No Qualitative Changes in Pkp3 with β-Catenin Loss

Next, we wanted to address if the species of Pkp3 that increased with β-catenin loss had different binding partners, which affects its trafficking in the cytoplasm. It was recently published that a complex of γ-catenin, E-cadherin, and Pkp3 is required to initiate desmosome formation [48]. Since both γ-catenin and Pkp3 are known binding partners, and both were increased with β-catenin loss, we investigated if these proteins associated more readily in the KO livers, possibly contributing to their mutual stabilization. IP studies show that Pkp3 binding to both E-cadherin and γ-catenin was observed in the S and I (not shown) CAL fractions, but there was no change in Pkp3 association with β-catenin loss (Figure 2D). To further investigate the possible reason for the increase in Pkp3 levels with β-catenin loss, we wanted to see if the increase Pkp3 levels lead to increased nuclear Pkp3, since it has been shown that Pkp3 has the potential to have nuclear functions [49]. Here, we show that there is nuclear Pkp3 in the KO and WT livers, but there is no difference with β-catenin loss (Figure 2E). Therefore, the changes in Pkp3 levels with β-catenin loss cannot be explained by changes in cytoplasmic binding partners or with nuclear localization.
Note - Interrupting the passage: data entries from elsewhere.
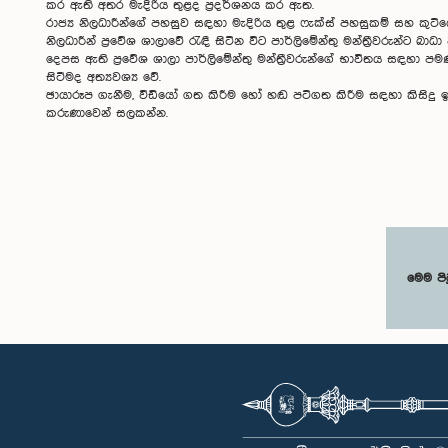
කර ඇති අතර මැදිරිය තුළද ප්‍රදර්ශනය කර ඇත.
රාජ්‍ය නිලධාරීන්ගේ පහසුව සඳහා මැදිරිය තුළ ෆැක්ස් පහසුකම් සහ කුට
නිලධාරීන් ප්‍රවේශ ශාලාවේ රැඳී සිටින විට පාර්ලිමේන්තු මන්ත්‍රීවරුන්ට
දෙපස ඇති ප්‍රවේශ ශාලා පාර්ලිමේන්තු මන්ත්‍රීවරුන්ගේ භාවිතය සඳහා 
සිටීමද අත්‍යවශ්‍ය වේ.
ඡායාරූප ගැනීම, වීඩියෝ ගත කිරීම හෝ හඬ පටිගත කිරීම සඳහා කිසිදු
කරුණාවෙන් සලකන්න.
මෙම පි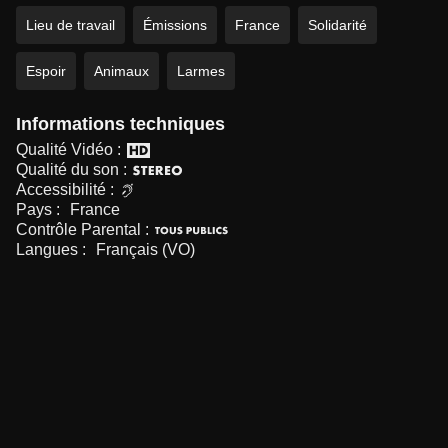
Lieu de travail
Émissions
France
Solidarité
Espoir
Animaux
Larmes
Informations techniques
Qualité Vidéo :
Qualité du son :
Accessibilité :
Pays :
France
Contrôle Parental :
Langues :
Français (VO)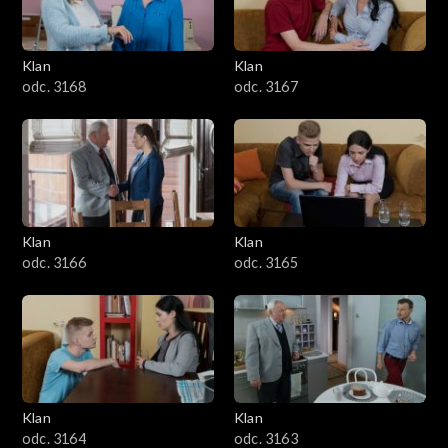
Klan
Klan
odc. 3168
odc. 3167
Klan
Klan
odc. 3166
odc. 3165
Klan
Klan
odc. 3164
odc. 3163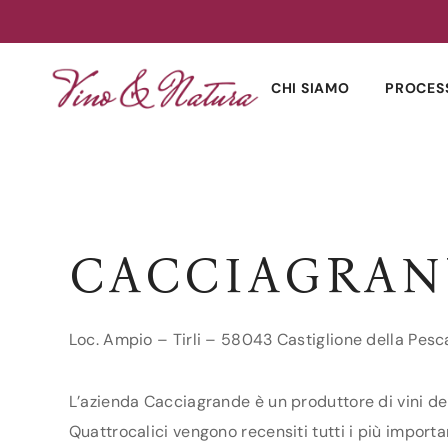
Skip
to
CHI SIAMO
PROCES
content
CACCIAGRAN
Loc. Ampio – Tirli – 58043 Castiglione della Pesc
L’azienda Cacciagrande è un produttore di vini del
Quattrocalici vengono recensiti tutti i più importa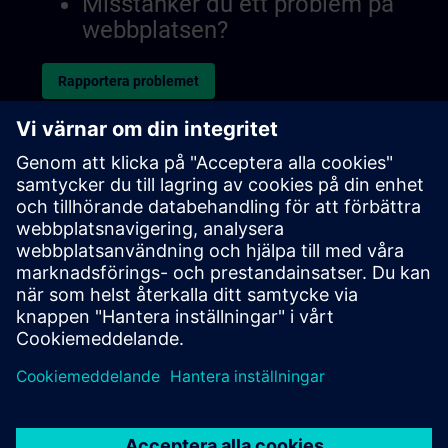
Misstänker du ett problem på
webbplatsen?
Rapportera problemet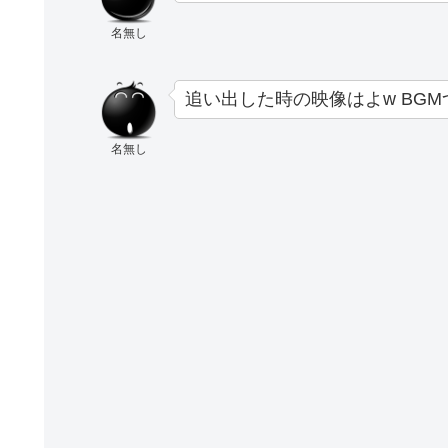
名無し
追い出した時の映像はよw BGM
名無し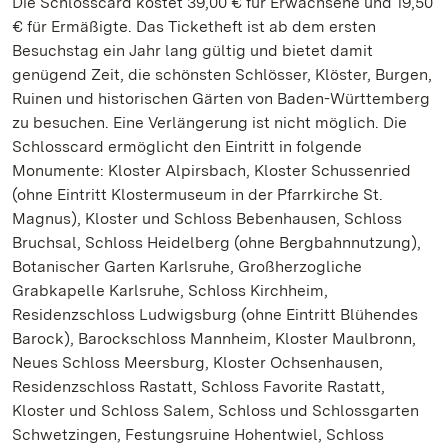
Die Schlosscard kostet 39,00 € für Erwachsene und 19,50
€ für Ermäßigte. Das Ticketheft ist ab dem ersten
Besuchstag ein Jahr lang gültig und bietet damit
genügend Zeit, die schönsten Schlösser, Klöster, Burgen,
Ruinen und historischen Gärten von Baden-Württemberg
zu besuchen. Eine Verlängerung ist nicht möglich. Die
Schlosscard ermöglicht den Eintritt in folgende
Monumente: Kloster Alpirsbach, Kloster Schussenried
(ohne Eintritt Klostermuseum in der Pfarrkirche St.
Magnus), Kloster und Schloss Bebenhausen, Schloss
Bruchsal, Schloss Heidelberg (ohne Bergbahnnutzung),
Botanischer Garten Karlsruhe, Großherzogliche
Grabkapelle Karlsruhe, Schloss Kirchheim,
Residenzschloss Ludwigsburg (ohne Eintritt Blühendes
Barock), Barockschloss Mannheim, Kloster Maulbronn,
Neues Schloss Meersburg, Kloster Ochsenhausen,
Residenzschloss Rastatt, Schloss Favorite Rastatt,
Kloster und Schloss Salem, Schloss und Schlossgarten
Schwetzingen, Festungsruine Hohentwiel, Schloss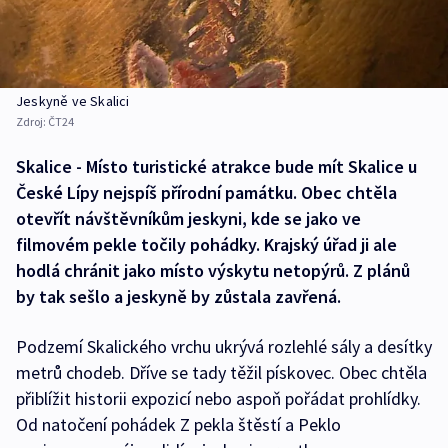
Jeskyně ve Skalici
Zdroj:
ČT24
Skalice - Místo turistické atrakce bude mít Skalice u
České Lípy nejspíš přírodní památku. Obec chtěla
otevřít návštěvníkům jeskyni, kde se jako ve
filmovém pekle točily pohádky. Krajský úřad ji ale
hodlá chránit jako místo výskytu netopýrů. Z plánů
by tak sešlo a jeskyně by zůstala zavřená.
Podzemí Skalického vrchu ukrývá rozlehlé sály a desítky
metrů chodeb. Dříve se tady těžil pískovec. Obec chtěla
přiblížit historii expozicí nebo aspoň pořádat prohlídky.
Od natočení pohádek Z pekla štěstí a Peklo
β-Catenin Knockdown in Hep3B Human Hepatoma Cells Induces γ-Cateninto Replicate β-Catenin KO In Vivo

We next investigate if changes in γ-catenin due to chronic β-catenin loss in vivo in hepatocytes can also occur acutely in vitro. siRNA-mediated acute knockdown (KD) of β-catenin increases γ-catenin protein levels in vitro in Hep3B, a human HCC cell line (Figure 3A). As in the in vivo model, siRNA KD of β-catenin induced E-cadherin-γ-catenin coprecipitation in the Hep3B cells compared to the scrambled siRNA-transfected cells (Figure 3B). Reciprocally, γ-catenin co-precipitates to a greater extent with E-cadherin upon β-catenin KD in Hep3B cells (Figure 3B, lower panel). Hence, the in vitro model using Hep3B cells accurately replicates key observations seen in hepatocyte-specific KO mice.

sKD of β-catenin protein accurately replicates conditions of β-catenin KO *in vivo*. (A) siRNA (siβ-catenin) induces efficient KD of β-catenin (92 kDa) in Hep3B cells and leads to an increase of γ-catenin (83 kDa) protein levels. (B) Whole-cell lysates from siβ-catenin and siNegative-treated Hep3B cells were immunoprecipitated with anti-E-cadherin or anti-γ-catenin antibodies. WB performed for γ-catenin (upper panel) and E-cadherin (120 kDa; lower panel) shows differential co-precipitation with sKD of β-catenin. (C) Hep3B and HepG2 cells treated with ASO to β-catenin show a decrease in β-catenin protein and subsequent increase in γ-catenin by WB. Both the WT and truncated forms of β-catenin in HepG2 cells show decrease with ASO. (D) KD of β-catenin activity using small molecule inhibitor ICG-001 does not change the protein levels of β- or γ-catenin, despite the decrease in β-catenin activity indicated by a decrease in its target cyclin D1 (37 kDa).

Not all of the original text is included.